→ **EXERCISE DETAILS**
Where a line below holds the string "Sportowa", that line goes into the answer.

Dataset entries
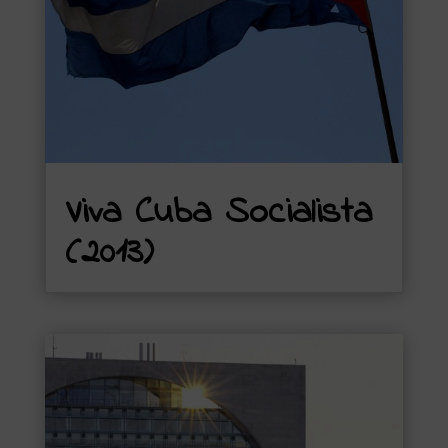
Viva Cuba Socialista
(2013)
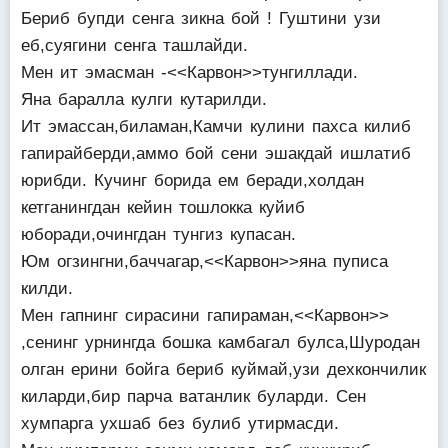
Бериб бупди сенга зикна бой ! Гуштини узи
еб,суягини сенга ташлайди.
Мен ит эмасман -<<Карвон>>тунгиллади.
Яна баралла кулги кутарилди.
Ит эмассан,биламан,Камчи кулини пахса килиб
гапирайберди,аммо бой сени эшакдай ишлатиб
юрибди. Кучинг борида ем беради,холдан
кетганингдан кейин тошлокка куйиб
юборади,очингдан тунгиз купасан.
Юм огзингни,баччагар,<<Карвон>>яна пуписа
килди.
Мен гапнинг сирасини гапираман,<<Карвон>>
,сенинг урнингда бошка камбагал булса,Шуродан
олган ерини бойга бериб куймай,узи дехкончилик
киларди,бир парча ватанлик буларди. Сен
хумпарга ухшаб без булиб утирмасди.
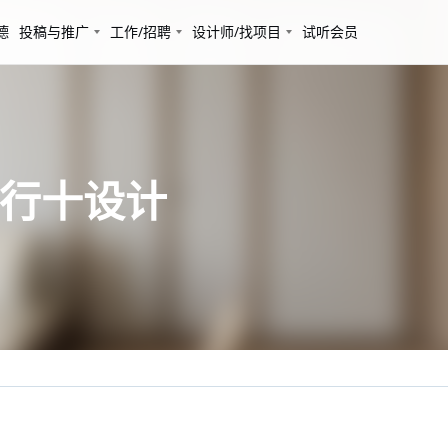
德
投稿与推广
工作/招聘
设计师/找项目
试听会员
 行十设计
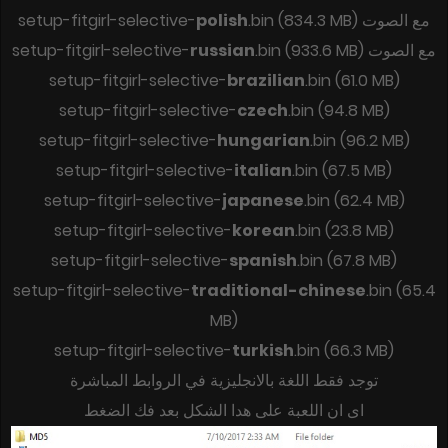
setup-fitgirl-selective-
polish
.bin (834.3 MB) مع الصوت
setup-fitgirl-selective-
russian
.bin (933.6 MB) مع الصوت
setup-fitgirl-selective-
brazilian
.bin (61.0 MB)
setup-fitgirl-selective-
czech
.bin (94.8 MB)
setup-fitgirl-selective-
hungarian
.bin (96.2 MB)
setup-fitgirl-selective-
italian
.bin (67.5 MB)
setup-fitgirl-selective-
japanese
.bin (62.4 MB)
setup-fitgirl-selective-
korean
.bin (23.8 MB)
setup-fitgirl-selective-
spanish
.bin (67.8 MB)
setup-fitgirl-selective-
traditional-chinese
.bin (65.4
MB)
setup-fitgirl-selective-
turkish
.bin (66.3 MB)
توجد فقط اللغة بالانجليزية في الروابط المباشرة
اى ان اللعبة على هدا الشكل بعد فك الضغط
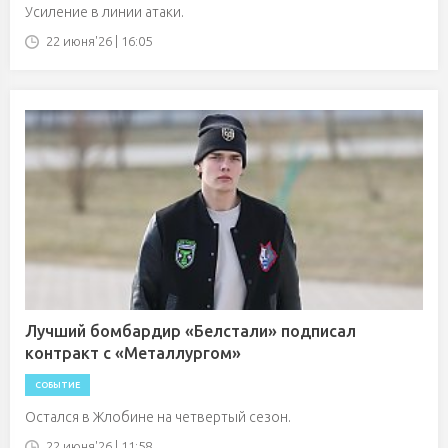
Усиление в линии атаки.
22 июня'26 | 16:05
Лучший бомбардир «Белстали» подписал
контракт с «Металлургом»
СОБЫТИЕ
Остался в Жлобине на четвертый сезон.
22 июня'26 | 11:58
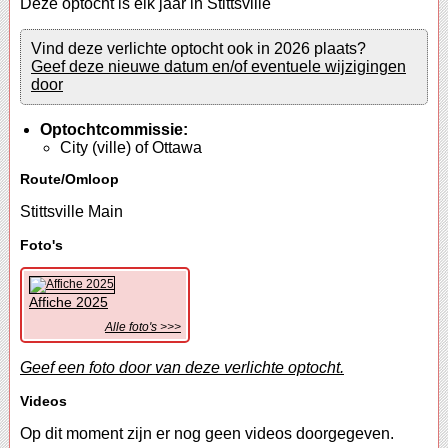
Deze optocht is elk jaar in Stittsville
Vind deze verlichte optocht ook in 2026 plaats?
Geef deze nieuwe datum en/of eventuele wijzigingen
door
Optochtcommissie:
City (ville) of Ottawa
Route/Omloop
Stittsville Main
Foto's
Affiche 2025
Alle foto's >>>
Geef een foto door van deze verlichte optocht.
Videos
Op dit moment zijn er nog geen videos doorgegeven.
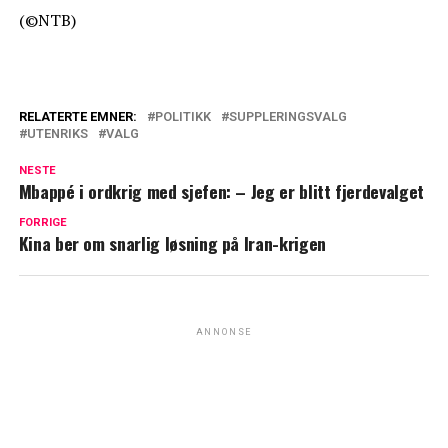
(©NTB)
RELATERTE EMNER:
POLITIKK
SUPPLERINGSVALG
UTENRIKS
VALG
NESTE
Mbappé i ordkrig med sjefen: – Jeg er blitt fjerdevalget
FORRIGE
Kina ber om snarlig løsning på Iran-krigen
ANNONSE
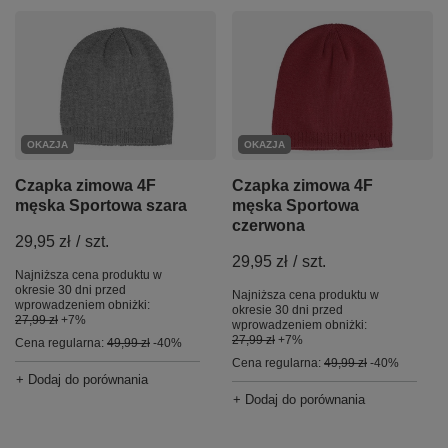
OKAZJA
OKAZJA
Czapka zimowa 4F
Czapka zimowa 4F
męska Sportowa szara
męska Sportowa
czerwona
29,95 zł
/
szt.
29,95 zł
/
szt.
Najniższa cena produktu w
okresie 30 dni przed
Najniższa cena produktu w
wprowadzeniem obniżki:
okresie 30 dni przed
27,99 zł
+7%
wprowadzeniem obniżki:
27,99 zł
+7%
Cena regularna:
49,99 zł
-40%
Cena regularna:
49,99 zł
-40%
+ Dodaj do porównania
+ Dodaj do porównania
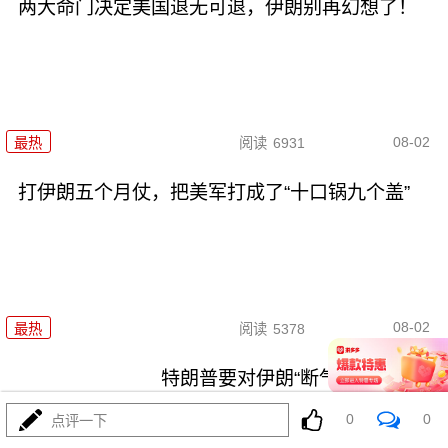
两大命门决定美国退无可退，伊朗别再幻想了！
08-02
最热
阅读
6931
打伊朗五个月仗，把美军打成了“十口锅九个盖”
08-02
最热
阅读
5378
特朗普要对伊朗“断气断电”？这豪
赌让全球买单
0
0
点评一下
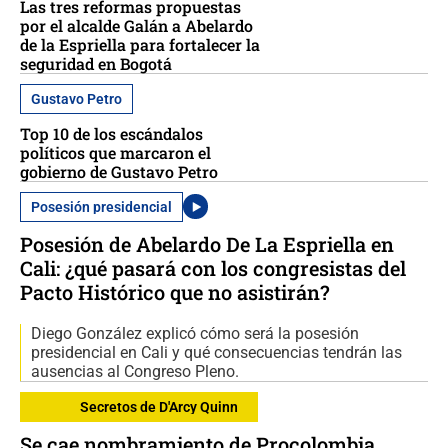
Las tres reformas propuestas
por el alcalde Galán a Abelardo
de la Espriella para fortalecer la
seguridad en Bogotá
Gustavo Petro
Top 10 de los escándalos
políticos que marcaron el
gobierno de Gustavo Petro
Posesión presidencial
Posesión de Abelardo De La Espriella en
Cali: ¿qué pasará con los congresistas del
Pacto Histórico que no asistirán?
Diego González explicó cómo será la posesión
presidencial en Cali y qué consecuencias tendrán las
ausencias al Congreso Pleno.
Secretos de D'Arcy Quinn
Se cae nombramiento de Procolombia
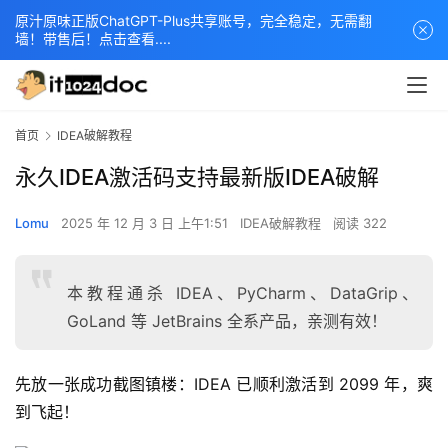
原汁原味正版ChatGPT-Plus共享账号，完全稳定，无需翻
墙！带售后！点击查看....
首页
IDEA破解教程
永久IDEA激活码支持最新版IDEA破解
Lomu
2025 年 12 月 3 日 上午1:51
IDEA破解教程
阅读 322
本教程通杀 IDEA、PyCharm、DataGrip、
GoLand 等 JetBrains 全系产品，亲测有效！
先放一张成功截图镇楼：IDEA 已顺利激活到 2099 年，爽
到飞起！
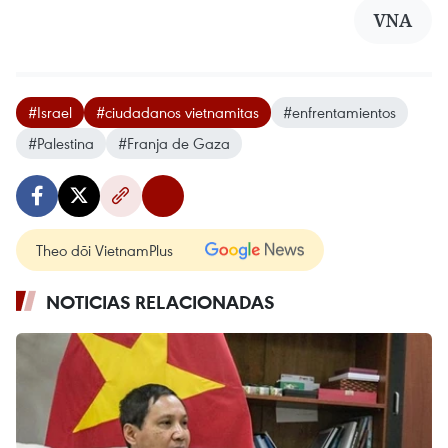
VNA
#Israel
#ciudadanos vietnamitas
#enfrentamientos
#Palestina
#Franja de Gaza
Theo dõi VietnamPlus
NOTICIAS RELACIONADAS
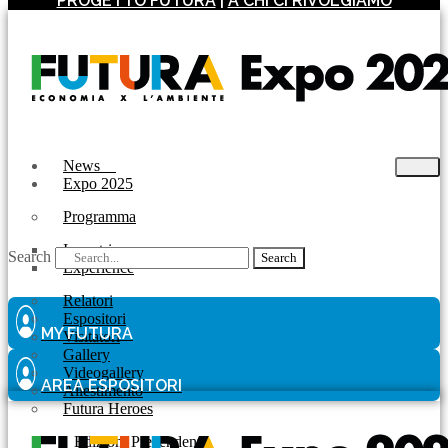
PROGETTO FUTURA
|
A CHI CI RIVOLGIAMO
News
Expo 2025
Programma
Incontri
Search
Search
Experience
Relatori
Espositori
MY FUTURA
Visitatori
Gallery
Videogallery
AREA ESPOSITORI
Allestimento
Futura Heroes
|
Edizioni Precendenti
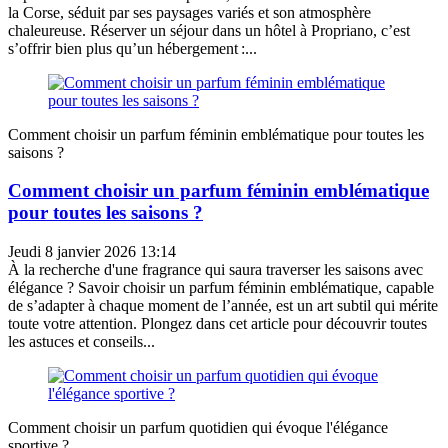
la Corse, séduit par ses paysages variés et son atmosphère
chaleureuse. Réserver un séjour dans un hôtel à Propriano, c’est
s’offrir bien plus qu’un hébergement :...
Comment choisir un parfum féminin emblématique pour toutes les
saisons ?
Comment choisir un parfum féminin emblématique
pour toutes les saisons ?
Jeudi 8 janvier 2026 13:14
À la recherche d'une fragrance qui saura traverser les saisons avec
élégance ? Savoir choisir un parfum féminin emblématique, capable
de s’adapter à chaque moment de l’année, est un art subtil qui mérite
toute votre attention. Plongez dans cet article pour découvrir toutes
les astuces et conseils...
Comment choisir un parfum quotidien qui évoque l'élégance
sportive ?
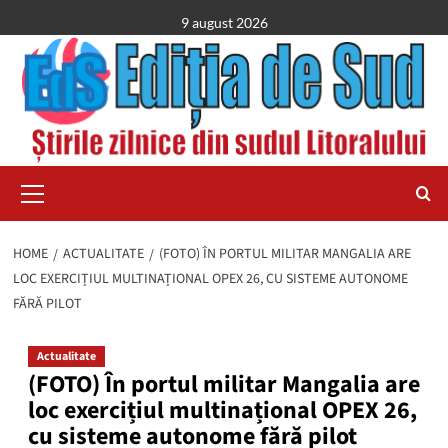
Skip
9 august 2026
to
content
Primary
Menu
HOME
ACTUALITATE
(FOTO) ÎN PORTUL MILITAR MANGALIA ARE
LOC EXERCIȚIUL MULTINAȚIONAL OPEX 26, CU SISTEME AUTONOME
FĂRĂ PILOT
Actualitate
(FOTO) În portul militar Mangalia are
loc exercițiul multinațional OPEX 26,
cu sisteme autonome fără pilot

→ **RESULT FOR THIS EXERCISE**
męska Sportowa szara
męska Sportowa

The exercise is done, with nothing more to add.